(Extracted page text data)
━━━━━━

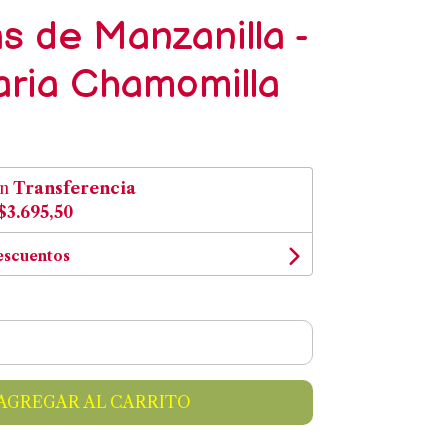
as de Manzanilla -
aria Chamomilla
on
Transferencia
$3.695,50
escuentos
AGREGAR AL CARRITO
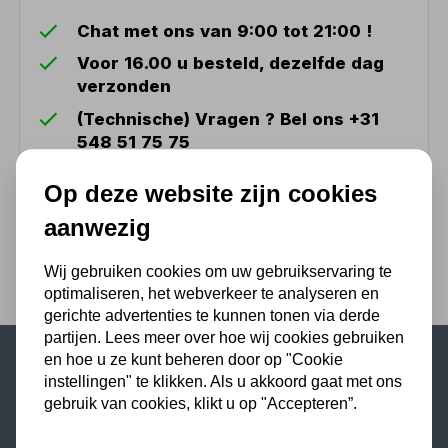
Chat met ons van 9:00 tot 21:00 !
Voor 16.00 u besteld, dezelfde dag
verzonden
(Technische) Vragen ? Bel ons +31
548 51 75 75
1.500 m2 winkel in Rijssen !
Op deze website zijn cookies
Twents familiebedrijf sinds 1992 !
aanwezig
Wij gebruiken cookies om uw gebruikservaring te
optimaliseren, het webverkeer te analyseren en
gerichte advertenties te kunnen tonen via derde
partijen. Lees meer over hoe wij cookies gebruiken
en hoe u ze kunt beheren door op "Cookie
instellingen" te klikken. Als u akkoord gaat met ons
Populaire categorieën
gebruik van cookies, klikt u op "Accepteren”.
Werkplaatsinrichting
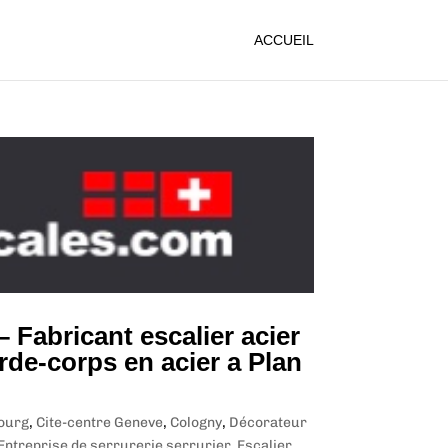
ACCUEIL
– Fabricant escalier acier
rde-corps en acier a Plan
ourg
,
Cite-centre Geneve
,
Cologny
,
Décorateur
Entreprise de serrurerie serrurier
,
Escalier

━━━━━━

**Task goal:** Which lines of the data include "gebruiken"? Copy each of them.

**Response for this exercise:**
Wij gebruiken cookies om uw gebruikservaring te
partijen. Lees meer over hoe wij cookies gebruiken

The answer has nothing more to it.